Issue (i): whether dividend income of Rs. 3,12,500, already included and assessed in an earlier assessment year, could again be brought to tax in the assessment year 1960-61
Analysis: The same sum had already been disclosed by the assessee and assessed in the earlier year. The authorities had refused rectification and revision, and the earlier assessment had attained finality. The principle against double taxation does not permit the same income to be taxed twice in the hands of the same person.
Conclusion: The amount was not includible again in the assessment year 1960-61 and the finding was in favour of the assessee.

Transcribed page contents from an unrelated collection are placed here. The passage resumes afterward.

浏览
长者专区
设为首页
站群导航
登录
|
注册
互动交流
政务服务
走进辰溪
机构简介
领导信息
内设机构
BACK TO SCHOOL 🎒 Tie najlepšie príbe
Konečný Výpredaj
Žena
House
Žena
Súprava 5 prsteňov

Issue (ii): whether dividend income of Rs. 3,12,500 was excluded from the assessee's income on the footing that, after transfer of the shares, there was an overriding charge in favour of Bharat Insurance Co.

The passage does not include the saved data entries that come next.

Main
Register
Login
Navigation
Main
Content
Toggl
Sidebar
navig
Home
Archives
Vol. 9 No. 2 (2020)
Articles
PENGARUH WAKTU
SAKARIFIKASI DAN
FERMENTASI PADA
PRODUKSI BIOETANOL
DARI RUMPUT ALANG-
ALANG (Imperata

Analysis: The share arrangement was an equitable mortgage that later culminated in an outright transfer in favour of Bharat Insurance Co. on 1 September 1957. After that transfer, the assessee had no beneficial right to the dividends. He received the amounts only as a conduit under a fiduciary obligation to pass them on to the transferee, so the dividends could not be treated as his income.
Conclusion: The dividend income was rightly excluded from the assessee's assessment and the finding was in favour of the assessee.

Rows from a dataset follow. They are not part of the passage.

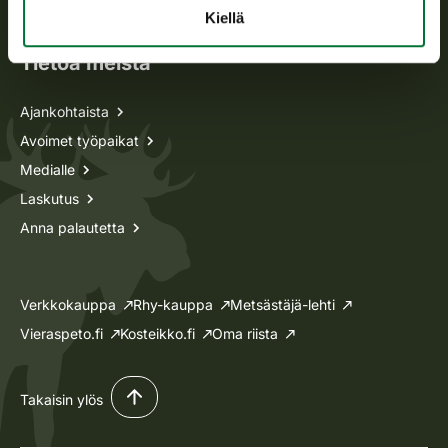
Lupa-asiat
Kiellä
Tietoa meistä
Ajankohtaista
Avoimet työpaikat
Medialle
Laskutus
Anna palautetta
Verkkokauppa
Rhy-kauppa
Metsästäjä-lehti
Vieraspeto.fi
Kosteikko.fi
Oma riista
Takaisin ylös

Final Conclusion: The reference was answered against the revenue, with the Tribunal's deletion of the dividend addition upheld on both grounds.
Ratio Decidendi: Income cannot be taxed twice in the hands of the same person once the earlier assessment has become final, and dividend arising after a completed transfer of shares belongs to the transferee where the transferor retains no beneficial interest and holds the money only under a fiduciary obligation.